Just saw on the paper that Hotel Kilkenny has offers around Christmas/ New Year. I have no idea what it is like although I do think Kilkenny City is a nice place for a break. Hope this helps.


----------



## DeclanP (9 Nov 2008)

I came across some package in the Slieve Russell Hotel in Cavan over the new year which accommodates kids. €469 for three nights including ball plus €45 per child per night. A bit pricey though. Think the Woodlands Hotel in Limerick have a children orientated package as well.


----------



## g1g (9 Nov 2008)

We (2 couples) stayed in hotel Kilkenny a few years ago for new years. Great night! Has been totally renovated since and haven't seen inside but heard it is lovely.


----------



## allthedoyles (10 Nov 2008)

Tramore co waterford. self catering - pebble beach holiday homes . excellent value . all facilities for your small children. near splashworld , beach , amusements , takeaways etc


----------



## sfag (10 Nov 2008)

Bellinter House. Trendy, near dublin, swimming pool, two storey rooms for families. Staying there meself. Cost 560 for two nights, 2 adults, 2 kids, one dinner & a band.


----------



## Complainer (10 Nov 2008)

Good to see the Celtic Tiger is alive and kicking.


----------



## 007007 (10 Nov 2008)

Lakeside Hotel Killaloe, Co Clare have very good offers for that time of the year


----------



## Nicky (11 Nov 2008)

Thank you All guys,
I have looked at all mentioned above, unfortunately all offers have gone,
Obviously, there is possibility to find something reading newspaper advertising
Kind Regards


----------



## AgathaC (11 Nov 2008)

Try the website Irelandhotels.com also, you may find something there to suit. Best of luck.


----------



## AgathaC (15 Nov 2008)

Carton House Maynooth is also advertising packages. I have never stayed there but it looks nice.


----------



## mosstown (15 Nov 2008)

obviously the celtic tiger is alive and well in Ireland with all these expensive hotels fully booked out.
how about lough rynn castle in roscommon?  had a look around it during the Summer and it is a grand looking place.


----------



## Lollix (15 Nov 2008)

mosstown said:


> obviously the celtic tiger is alive and well in Ireland with all these expensive hotels fully booked out.
> how about lough rynn castle in roscommon? had a look around it during the Summer and it is a grand looking place.
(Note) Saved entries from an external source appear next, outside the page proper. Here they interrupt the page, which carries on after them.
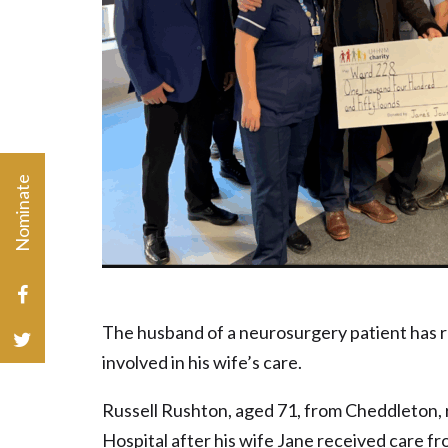
Nominate
Charity Champion or Volunteer of the Year
The husband of a neurosurgery patient has 
involved in his wife’s care.
Russell Rushton, aged 71, from Cheddleton, 
Hospital after his wife Jane received care f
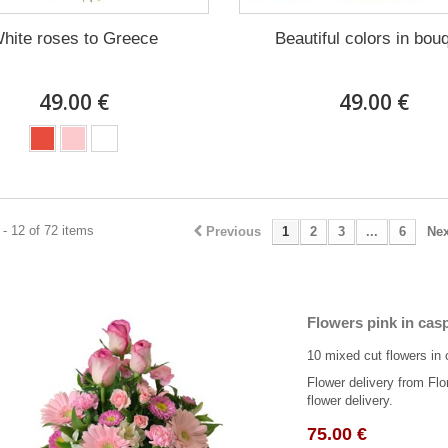
hite roses to Greece
Beautiful colors in bou
49.00 €
49.00 €
- 12 of 72 items
Previous
1
2
3
...
6
Nex
Flowers pink in cas
10 mixed cut flowers in 
Flower delivery from Flo
flower delivery.
75.00 €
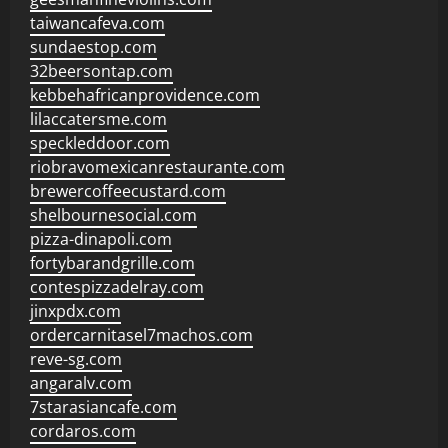
taiwancafeva.com
sundaestop.com
32beersontap.com
kebbehafricanprovidence.com
lilaccatersme.com
speckleddoor.com
riobravomexicanrestaurante.com
brewercoffeecustard.com
shelbournesocial.com
pizza-dinapoli.com
fortybarandgrille.com
contespizzadelray.com
jinxpdx.com
ordercarnitasel7machos.com
reve-sg.com
angaralv.com
7starasiancafe.com
cordaros.com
 It's in Leitrim, but it's still nice!


----------



## TreeTiger (16 Nov 2008)

Mount Wolseley in Carlow are showing New Years packages on their website. 225 euro per person sharing for 2 nights. As a black tie Gala Dinner is included I don't know how great it would be for kids though.  They also have an ice rink which sounds like fun.  It's a very nice hotel, I stayed there a few years ago, lovely pool area for the kids.


----------